Solution 6 — `errgroup` for multiple subsystems¶

g, gctx := errgroup.WithContext(rootCtx)

g.Go(func() error {
    if err := apiSrv.ListenAndServe(); err != nil &&
        !errors.Is(err, http.ErrServerClosed) {
        return err
    }
    return nil
})
g.Go(func() error {
    if err := metricsSrv.ListenAndServe(); err != nil &&
        !errors.Is(err, http.ErrServerClosed) {
        return err
    }
    return nil
})
g.Go(func() error {
    <-gctx.Done()
    ctx, cancel := context.WithTimeout(context.Background(), 25*time.Second)
    defer cancel()
    eg, ectx := errgroup.WithContext(ctx)
    eg.Go(func() error { return apiSrv.Shutdown(ectx) })
    eg.Go(func() error { return metricsSrv.Shutdown(ectx) })
    return eg.Wait()
})
return g.Wait()

Solution 8 — Phase machine (skeleton)¶

See middle.md "Recipe: a lifecycle manager struct" for a working implementation.

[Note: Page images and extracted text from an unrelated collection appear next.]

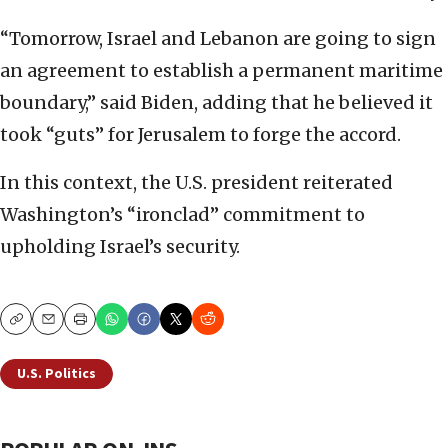
“Tomorrow, Israel and Lebanon are going to sign
an agreement to establish a permanent maritime
boundary,” said Biden, adding that he believed it
took “guts” for Jerusalem to forge the accord.
In this context, the U.S. president reiterated
Washington’s “ironclad” commitment to
upholding Israel’s security.
Copy
Email
Print
U.S. Politics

Solution 10 — Integration test¶

func TestGracefulShutdown(t *testing.T) {
    cmd := exec.Command("go", "run", "./cmd/server")
    require.NoError(t, cmd.Start())
    defer cmd.Process.Kill()

    time.Sleep(500 * time.Millisecond) // wait for bind

    reqDone := make(chan int, 1)
    go func() {
        resp, err := http.Get("http://localhost:8080/")
        if err == nil {
            reqDone <- resp.StatusCode
        } else {
            reqDone <- -1
        }
    }()

    time.Sleep(100 * time.Millisecond)
    require.NoError(t, cmd.Process.Signal(syscall.SIGTERM))

    select {
    case code := <-reqDone:
        require.Equal(t, 200, code)
    case <-time.After(5 * time.Second):
        t.Fatal("request did not complete")
    }

    done := make(chan error, 1)
    go func() { done <- cmd.Wait() }()
    select {
    case err := <-done:
        require.NoError(t, err)
    case <-time.After(5 * time.Second):
        t.Fatal("process did not exit")
    }
}

Solution 11 — WebSocket registry¶

type WSRegistry struct {
    mu    sync.Mutex
    conns map[*websocket.Conn]struct{}
}

func (r *WSRegistry) Add(c *websocket.Conn) {
    r.mu.Lock()
    r.conns[c] = struct{}{}
    r.mu.Unlock()
}

func (r *WSRegistry) Remove(c *websocket.Conn) {
    r.mu.Lock()
    delete(r.conns, c)
    r.mu.Unlock()
}

func (r *WSRegistry) DrainAll(ctx context.Context) {
    r.mu.Lock()
    conns := make([]*websocket.Conn, 0, len(r.conns))
    for c := range r.conns {
        conns = append(conns, c)
    }
    r.mu.Unlock()

    // Phase 1: send close frame
    for _, c := range conns {
        _ = c.WriteControl(websocket.CloseMessage,
            websocket.FormatCloseMessage(1001, "going away"),
            time.Now().Add(time.Second))
    }

    // Phase 2: wait briefly
    deadline := time.Now().Add(5 * time.Second)
    for time.Now().Before(deadline) {
        r.mu.Lock()
        n := len(r.conns)
        r.mu.Unlock()
        if n == 0 { return }
        select {
        case <-ctx.Done(): break
        case <-time.After(100 * time.Millisecond):
        }
    }

    // Phase 3: force-close
    r.mu.Lock()
    conns = conns[:0]
    for c := range r.conns {
        conns = append(conns, c)
    }
    r.mu.Unlock()
    for _, c := range conns {
        _ = c.Close()
    }
}

Final notes¶

Each task builds on the previous. Work through them in order; by Task 20 you have a production-grade graceful shutdown system.

After all 20, you can claim deep practical fluency in graceful shutdown patterns.